Saved entries
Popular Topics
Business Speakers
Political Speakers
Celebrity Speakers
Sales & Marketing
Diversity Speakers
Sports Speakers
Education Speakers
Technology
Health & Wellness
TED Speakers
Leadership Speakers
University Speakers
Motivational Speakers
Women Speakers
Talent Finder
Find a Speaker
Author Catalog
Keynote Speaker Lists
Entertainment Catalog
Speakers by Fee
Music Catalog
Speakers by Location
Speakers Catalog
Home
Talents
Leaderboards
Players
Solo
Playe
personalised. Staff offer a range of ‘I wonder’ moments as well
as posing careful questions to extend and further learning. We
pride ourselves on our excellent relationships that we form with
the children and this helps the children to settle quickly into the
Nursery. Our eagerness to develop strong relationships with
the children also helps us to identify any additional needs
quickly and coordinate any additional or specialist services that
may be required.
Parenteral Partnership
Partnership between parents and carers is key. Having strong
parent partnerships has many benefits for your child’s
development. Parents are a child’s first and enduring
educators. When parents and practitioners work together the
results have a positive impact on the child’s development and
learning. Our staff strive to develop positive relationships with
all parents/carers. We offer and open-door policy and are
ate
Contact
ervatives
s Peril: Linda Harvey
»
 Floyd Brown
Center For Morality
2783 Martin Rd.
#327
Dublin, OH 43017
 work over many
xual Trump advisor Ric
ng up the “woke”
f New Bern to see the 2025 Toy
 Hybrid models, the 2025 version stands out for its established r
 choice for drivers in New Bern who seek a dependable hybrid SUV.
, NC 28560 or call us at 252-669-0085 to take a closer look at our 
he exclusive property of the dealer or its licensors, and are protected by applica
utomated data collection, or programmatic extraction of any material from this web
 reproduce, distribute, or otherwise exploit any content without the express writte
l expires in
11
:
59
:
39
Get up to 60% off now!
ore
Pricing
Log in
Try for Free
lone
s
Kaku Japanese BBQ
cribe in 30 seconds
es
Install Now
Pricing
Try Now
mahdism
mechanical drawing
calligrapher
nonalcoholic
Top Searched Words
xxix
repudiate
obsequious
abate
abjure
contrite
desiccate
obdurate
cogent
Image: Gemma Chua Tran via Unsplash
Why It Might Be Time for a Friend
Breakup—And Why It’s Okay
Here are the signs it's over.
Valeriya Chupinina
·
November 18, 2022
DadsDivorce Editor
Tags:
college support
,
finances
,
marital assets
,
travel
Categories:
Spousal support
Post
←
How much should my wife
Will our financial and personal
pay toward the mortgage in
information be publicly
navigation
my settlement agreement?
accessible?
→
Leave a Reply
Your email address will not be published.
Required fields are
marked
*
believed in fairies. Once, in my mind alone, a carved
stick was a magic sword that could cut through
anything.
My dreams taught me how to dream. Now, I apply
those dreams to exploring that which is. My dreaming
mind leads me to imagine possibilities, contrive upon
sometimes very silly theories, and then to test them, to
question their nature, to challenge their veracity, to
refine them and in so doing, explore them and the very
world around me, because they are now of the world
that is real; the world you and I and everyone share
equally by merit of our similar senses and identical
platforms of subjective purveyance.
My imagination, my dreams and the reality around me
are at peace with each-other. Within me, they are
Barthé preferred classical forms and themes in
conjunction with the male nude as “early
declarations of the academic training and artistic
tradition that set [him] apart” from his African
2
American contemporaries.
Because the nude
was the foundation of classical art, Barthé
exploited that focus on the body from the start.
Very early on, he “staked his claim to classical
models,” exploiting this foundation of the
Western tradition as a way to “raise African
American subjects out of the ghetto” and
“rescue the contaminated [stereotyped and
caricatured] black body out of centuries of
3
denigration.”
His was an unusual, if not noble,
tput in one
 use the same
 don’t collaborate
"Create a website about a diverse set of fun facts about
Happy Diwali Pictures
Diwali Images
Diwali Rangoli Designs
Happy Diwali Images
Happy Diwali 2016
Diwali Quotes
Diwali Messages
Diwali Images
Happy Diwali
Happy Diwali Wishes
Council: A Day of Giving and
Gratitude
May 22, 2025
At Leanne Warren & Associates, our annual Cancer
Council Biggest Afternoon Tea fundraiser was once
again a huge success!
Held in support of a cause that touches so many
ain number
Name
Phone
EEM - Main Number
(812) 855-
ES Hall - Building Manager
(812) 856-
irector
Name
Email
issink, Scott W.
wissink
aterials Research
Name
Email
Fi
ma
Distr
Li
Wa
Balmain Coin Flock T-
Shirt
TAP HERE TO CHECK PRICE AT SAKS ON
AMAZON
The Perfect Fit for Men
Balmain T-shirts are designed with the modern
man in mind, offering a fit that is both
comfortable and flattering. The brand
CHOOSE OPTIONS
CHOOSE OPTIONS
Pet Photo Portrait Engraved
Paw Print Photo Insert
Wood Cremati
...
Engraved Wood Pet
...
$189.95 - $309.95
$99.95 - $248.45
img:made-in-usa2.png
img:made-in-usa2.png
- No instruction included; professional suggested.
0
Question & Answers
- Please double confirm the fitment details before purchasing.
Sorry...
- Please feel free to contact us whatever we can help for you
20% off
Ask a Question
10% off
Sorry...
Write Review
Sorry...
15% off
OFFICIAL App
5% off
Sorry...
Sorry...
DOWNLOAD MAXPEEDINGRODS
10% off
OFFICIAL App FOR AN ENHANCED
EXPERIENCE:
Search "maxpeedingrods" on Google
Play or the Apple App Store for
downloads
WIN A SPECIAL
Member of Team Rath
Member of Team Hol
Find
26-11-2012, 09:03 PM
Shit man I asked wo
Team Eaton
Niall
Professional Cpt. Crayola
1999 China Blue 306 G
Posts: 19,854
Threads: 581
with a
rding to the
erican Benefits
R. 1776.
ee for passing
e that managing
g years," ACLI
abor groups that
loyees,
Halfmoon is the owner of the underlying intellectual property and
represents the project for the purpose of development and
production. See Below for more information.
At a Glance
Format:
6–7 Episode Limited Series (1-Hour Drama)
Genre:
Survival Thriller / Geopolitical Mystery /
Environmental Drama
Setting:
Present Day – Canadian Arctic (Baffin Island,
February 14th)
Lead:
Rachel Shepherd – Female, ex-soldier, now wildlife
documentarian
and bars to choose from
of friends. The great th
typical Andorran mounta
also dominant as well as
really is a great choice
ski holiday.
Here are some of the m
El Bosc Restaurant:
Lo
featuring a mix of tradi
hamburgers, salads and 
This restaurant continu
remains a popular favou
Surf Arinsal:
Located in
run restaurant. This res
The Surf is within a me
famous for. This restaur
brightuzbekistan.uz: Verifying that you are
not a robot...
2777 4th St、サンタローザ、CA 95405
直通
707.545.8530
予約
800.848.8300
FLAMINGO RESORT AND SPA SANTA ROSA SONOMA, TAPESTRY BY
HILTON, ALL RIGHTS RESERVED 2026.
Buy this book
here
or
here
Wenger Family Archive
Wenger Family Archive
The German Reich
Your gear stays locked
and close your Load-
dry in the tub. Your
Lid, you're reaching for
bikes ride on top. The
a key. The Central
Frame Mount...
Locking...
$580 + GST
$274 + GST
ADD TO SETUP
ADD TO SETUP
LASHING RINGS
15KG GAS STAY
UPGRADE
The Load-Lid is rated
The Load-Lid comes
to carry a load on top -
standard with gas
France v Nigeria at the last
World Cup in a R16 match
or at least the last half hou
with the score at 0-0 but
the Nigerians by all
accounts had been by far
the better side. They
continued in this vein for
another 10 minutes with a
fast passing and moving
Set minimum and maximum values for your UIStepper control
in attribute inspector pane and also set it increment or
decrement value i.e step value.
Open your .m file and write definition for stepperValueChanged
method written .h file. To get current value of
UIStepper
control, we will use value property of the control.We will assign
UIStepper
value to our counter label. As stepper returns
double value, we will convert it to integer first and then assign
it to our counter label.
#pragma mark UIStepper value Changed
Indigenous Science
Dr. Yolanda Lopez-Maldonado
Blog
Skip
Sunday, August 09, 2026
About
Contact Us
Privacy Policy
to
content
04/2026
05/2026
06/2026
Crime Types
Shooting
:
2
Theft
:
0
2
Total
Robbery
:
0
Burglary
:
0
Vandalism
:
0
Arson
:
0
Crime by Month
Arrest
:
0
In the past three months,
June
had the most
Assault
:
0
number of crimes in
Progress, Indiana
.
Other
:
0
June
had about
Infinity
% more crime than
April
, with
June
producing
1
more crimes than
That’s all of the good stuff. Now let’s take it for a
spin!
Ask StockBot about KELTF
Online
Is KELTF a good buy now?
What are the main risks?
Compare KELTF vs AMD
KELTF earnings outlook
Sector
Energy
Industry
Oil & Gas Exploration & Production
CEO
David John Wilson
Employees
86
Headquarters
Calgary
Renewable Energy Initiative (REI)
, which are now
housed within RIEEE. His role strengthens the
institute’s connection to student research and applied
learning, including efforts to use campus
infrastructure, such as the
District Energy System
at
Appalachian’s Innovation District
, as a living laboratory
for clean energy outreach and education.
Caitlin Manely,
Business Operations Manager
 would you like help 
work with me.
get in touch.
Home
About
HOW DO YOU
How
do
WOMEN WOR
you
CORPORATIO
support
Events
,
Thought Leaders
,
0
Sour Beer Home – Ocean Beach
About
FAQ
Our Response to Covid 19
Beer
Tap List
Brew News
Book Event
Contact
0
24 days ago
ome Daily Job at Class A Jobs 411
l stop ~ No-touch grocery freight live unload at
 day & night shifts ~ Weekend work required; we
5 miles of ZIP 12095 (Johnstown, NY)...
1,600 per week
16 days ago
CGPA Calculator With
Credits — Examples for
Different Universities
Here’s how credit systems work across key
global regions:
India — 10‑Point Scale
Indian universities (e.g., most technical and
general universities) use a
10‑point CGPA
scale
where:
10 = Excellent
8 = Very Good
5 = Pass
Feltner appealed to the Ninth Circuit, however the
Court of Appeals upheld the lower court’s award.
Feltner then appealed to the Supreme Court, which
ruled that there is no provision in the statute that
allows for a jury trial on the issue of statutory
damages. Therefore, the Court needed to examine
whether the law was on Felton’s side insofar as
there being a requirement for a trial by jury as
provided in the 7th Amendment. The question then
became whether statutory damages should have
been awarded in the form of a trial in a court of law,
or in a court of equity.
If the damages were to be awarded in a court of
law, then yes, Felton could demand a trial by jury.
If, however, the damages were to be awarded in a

## Required work
From the records above, print only the lines between the one holding "Headquarters" and the one holding "l stop ~ No-touch", inclusive, exactly as they stand.

## Task answer
Headquarters
Calgary
Renewable Energy Initiative (REI)
, which are now
housed within RIEEE. His role strengthens the
institute’s connection to student research and applied
learning, including efforts to use campus
infrastructure, such as the
District Energy System
at
Appalachian’s Innovation District
, as a living laboratory
for clean energy outreach and education.
Caitlin Manely,
Business Operations Manager
 would you like help 
work with me.
get in touch.
Home
About
HOW DO YOU
How
do
WOMEN WOR
you
CORPORATIO
support
Events
,
Thought Leaders
,
0
Sour Beer Home – Ocean Beach
About
FAQ
Our Response to Covid 19
Beer
Tap List
Brew News
Book Event
Contact
0
24 days ago
ome Daily Job at Class A Jobs 411
l stop ~ No-touch grocery freight live unload at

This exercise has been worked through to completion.